Aaron Ota, dressed for success in a vintage aloha shirt, black tie and a gray blazer, was busily filling out a job application in his quest for a front desk or concierge position in the hospitality sector.
Nearby inside the Neal Blaisdell Exhibition Hall, Tommy Chun, pen in hand, was seeking to return to the technical field after getting laid off from his previous job.
And Jennifer Rensch, a recent college graduate from University of Central Florida, and Justice Lovell, a second-year Leeward Community College student, were looking into what the Hawaii job market had to offer.

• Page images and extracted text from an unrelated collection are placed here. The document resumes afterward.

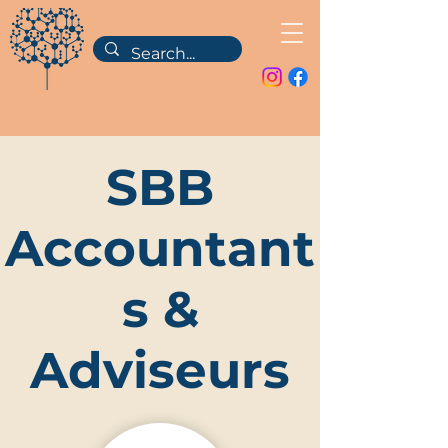
SBB
Accountant
s &
Adviseurs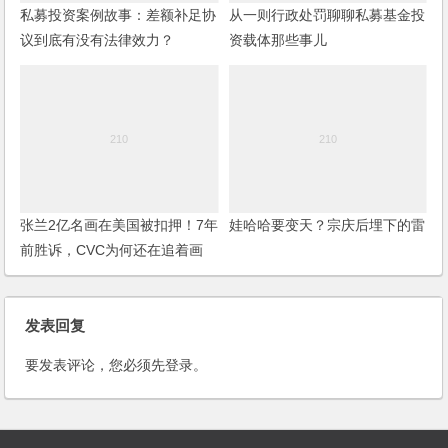
私募投资案例故事：差额补足协
从一则行政处罚聊聊私募基金投
议到底有没有法律效力？
资载体那些事儿
张兰2亿名画在美国被扣押！7年
娃哈哈要变天？宗庆后埋下的雷
前胜诉，CVC为何还在追着画
跑？
发表回复
要发表评论，您必须先
登录
。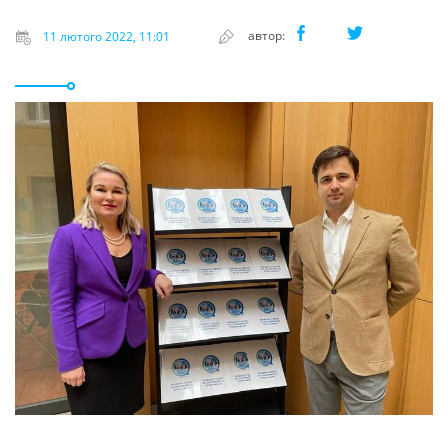
автор:
11 лютого 2022, 11:01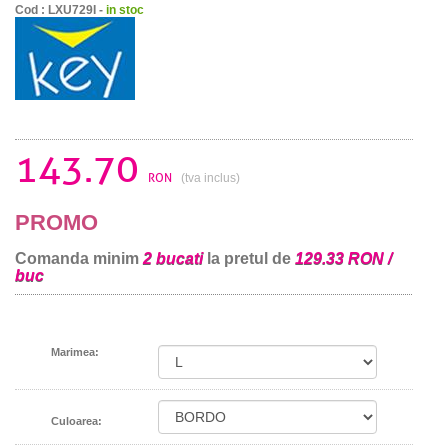
Cod : LXU729I -
in stoc
143.70
RON
(tva inclus)
PROMO
Comanda minim
2 bucati
la pretul de
129.33 RON /
buc
Marimea:
Culoarea: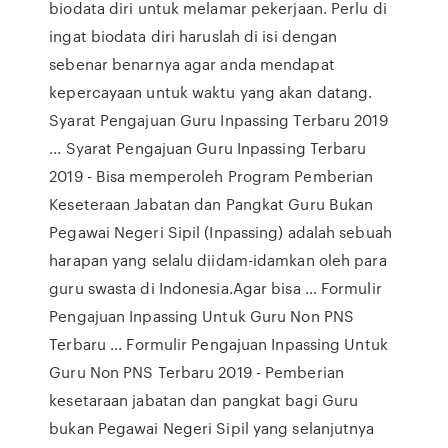
biodata diri untuk melamar pekerjaan. Perlu di
ingat biodata diri haruslah di isi dengan
sebenar benarnya agar anda mendapat
kepercayaan untuk waktu yang akan datang.
Syarat Pengajuan Guru Inpassing Terbaru 2019
... Syarat Pengajuan Guru Inpassing Terbaru
2019 - Bisa memperoleh Program Pemberian
Keseteraan Jabatan dan Pangkat Guru Bukan
Pegawai Negeri Sipil (Inpassing) adalah sebuah
harapan yang selalu diidam-idamkan oleh para
guru swasta di Indonesia.Agar bisa … Formulir
Pengajuan Inpassing Untuk Guru Non PNS
Terbaru ... Formulir Pengajuan Inpassing Untuk
Guru Non PNS Terbaru 2019 - Pemberian
kesetaraan jabatan dan pangkat bagi Guru
bukan Pegawai Negeri Sipil yang selanjutnya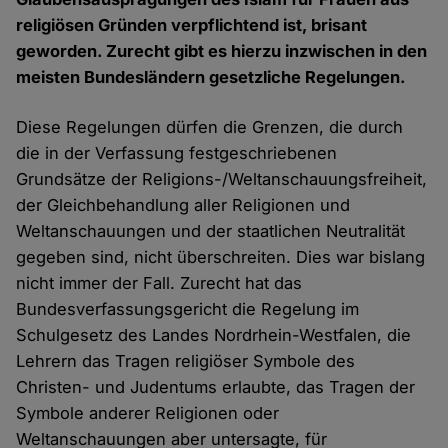
religiösen Gründen verpflichtend ist, brisant
geworden. Zurecht gibt es hierzu inzwischen in den
meisten Bundesländern gesetzliche Regelungen.
Diese Regelungen dürfen die Grenzen, die durch
die in der Verfassung festgeschriebenen
Grundsätze der Religions-/Weltanschauungsfreiheit,
der Gleichbehandlung aller Religionen und
Weltanschauungen und der staatlichen Neutralität
gegeben sind, nicht überschreiten. Dies war bislang
nicht immer der Fall. Zurecht hat das
Bundesverfassungsgericht die Regelung im
Schulgesetz des Landes Nordrhein-Westfalen, die
Lehrern das Tragen religiöser Symbole des
Christen- und Judentums erlaubte, das Tragen der
Symbole anderer Religionen oder
Weltanschauungen aber untersagte, für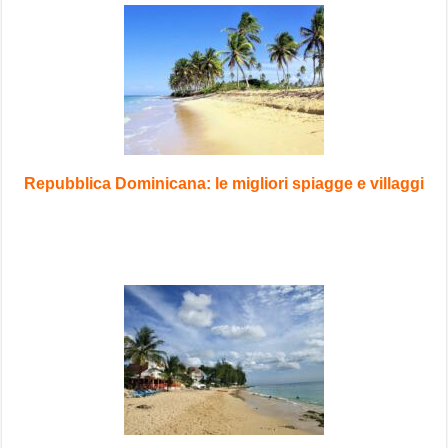
Repubblica Dominicana: le migliori spiagge e villaggi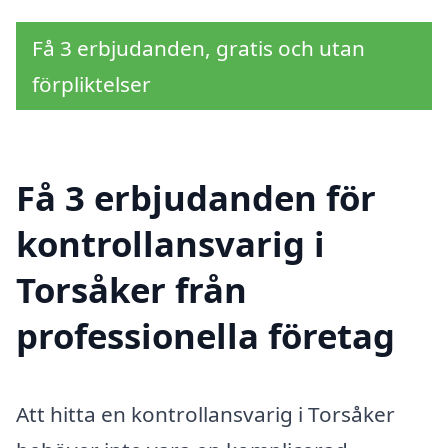
Få 3 erbjudanden, gratis och utan
förpliktelser
Få 3 erbjudanden för
kontrollansvarig i
Torsåker från
professionella företag
Att hitta en kontrollansvarig i Torsåker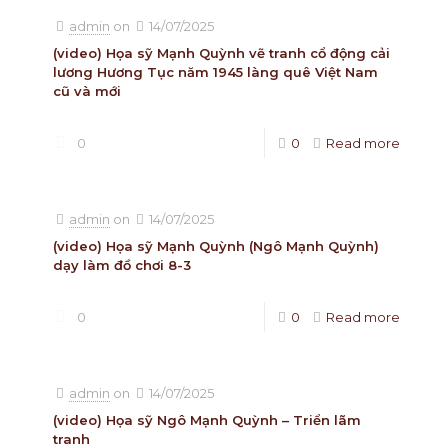
admin
on
14/07/2025
(video) Họa sỹ Mạnh Quỳnh vẽ tranh cổ động cải
lương Hương Tục năm 1945 làng quê Việt Nam
cũ và mới
0
0
Read more
admin
on
14/07/2025
(video) Họa sỹ Mạnh Quỳnh (Ngô Mạnh Quỳnh)
dạy làm đồ chơi 8-3
0
0
Read more
admin
on
14/07/2025
(video) Họa sỹ Ngô Mạnh Quỳnh – Triển lãm
tranh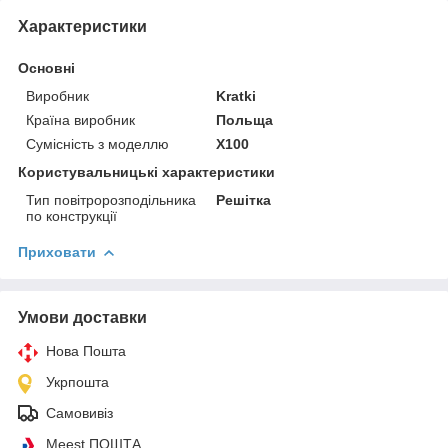
Характеристики
Основні
Виробник
Kratki
Країна виробник
Польща
Сумісність з моделлю
X100
Користувальницькі характеристики
Тип повітророзподільника
Решітка
по конструкції
Приховати
Умови доставки
Нова Пошта
Укрпошта
Самовивіз
Meest ПОШТА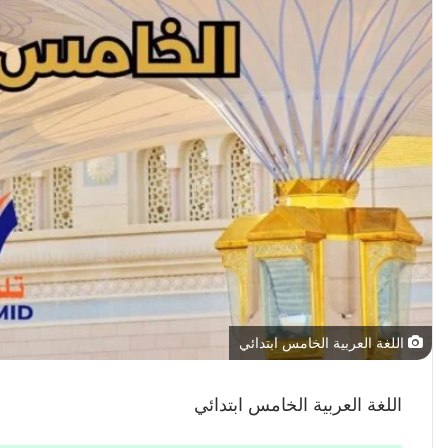
اللغة العربية الخامس ابتدائي
اللغة العربية الخامس ابتدائي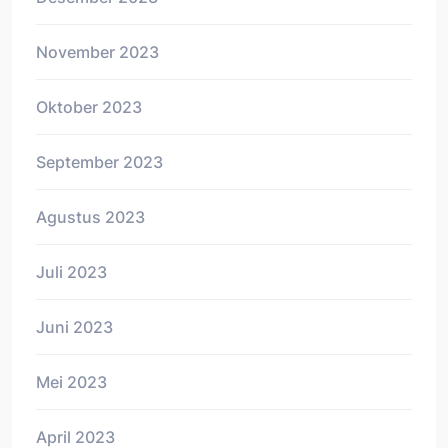
November 2023
Oktober 2023
September 2023
Agustus 2023
Juli 2023
Juni 2023
Mei 2023
April 2023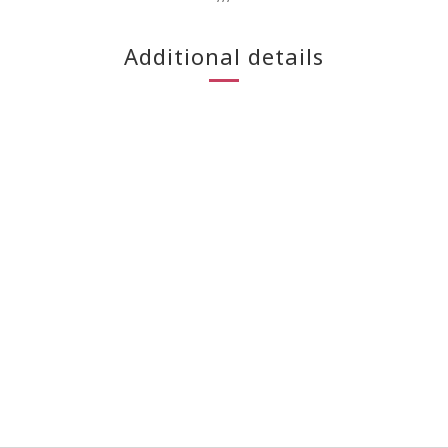
Additional details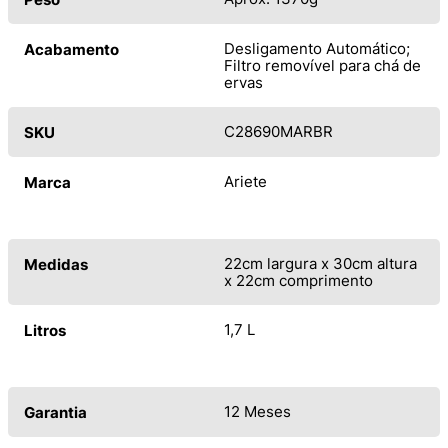
Desligamento Automático;
Acabamento
Filtro removível para chá de
ervas
C28690MARBR
SKU
Ariete
Marca
22cm largura x 30cm altura
Medidas
x 22cm comprimento
1,7 L
Litros
12 Meses
Garantia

They were among 2,500 job seekers networking with more than 100 employers Tuesday at the Hawaii Career Expo sponsored by the Honolulu Star-Advertiser and ALTRES Staffing. The number of employers was about 10 percent higher than the exhibitor booths at the Star-Advertiser’s Career Expo in April. There was a long line outside the door when the event opened at 9 a.m.
Ota, 38, who just began his own line of vintage clothing in which he repurposes aloha wear into accessories, said he had been on the other side of the hiring process when he was a manager of a retail clothing store in San Francisco. He said he liked the face-to-face interaction a lot better than submitting online applications.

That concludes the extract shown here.